Source material:
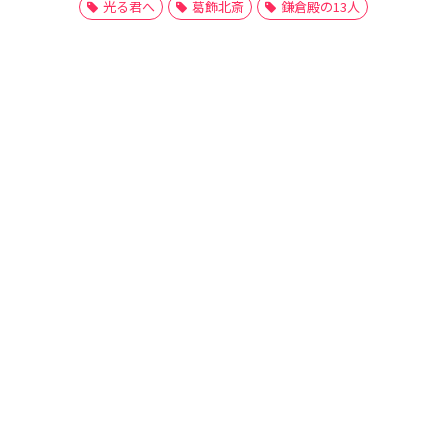
光る君へ
葛飾北斎
鎌倉殿の13人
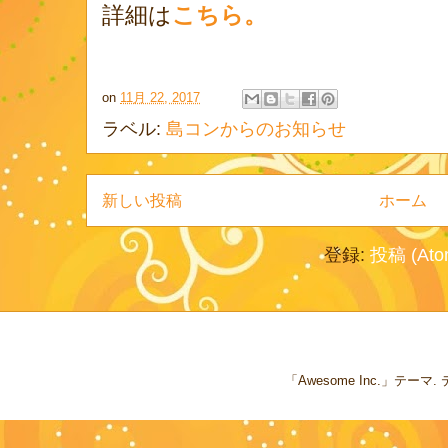
詳細は
こちら。
on
11月 22, 2017
ラベル:
島コンからのお知らせ
新しい投稿
ホーム
登録:
投稿 (Ato
「Awesome Inc.」テー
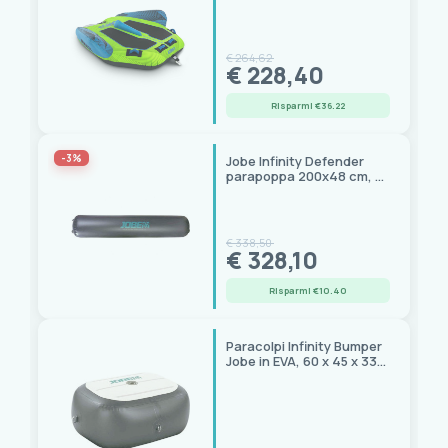
nylon, 120x167x50 cm
€ 264,62
€ 228,40
Risparmi €36.22
-3%
Jobe Infinity Defender
parapoppa 200x48 cm, 4
D-ring
€ 338,50
€ 328,10
Risparmi €10.40
Paracolpi Infinity Bumper
Jobe in EVA, 60 x 45 x 33
cm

Your instructions: Lines containing the word "Jobe" are to be counted in the listing; state their number alone.

Completed exercise: 2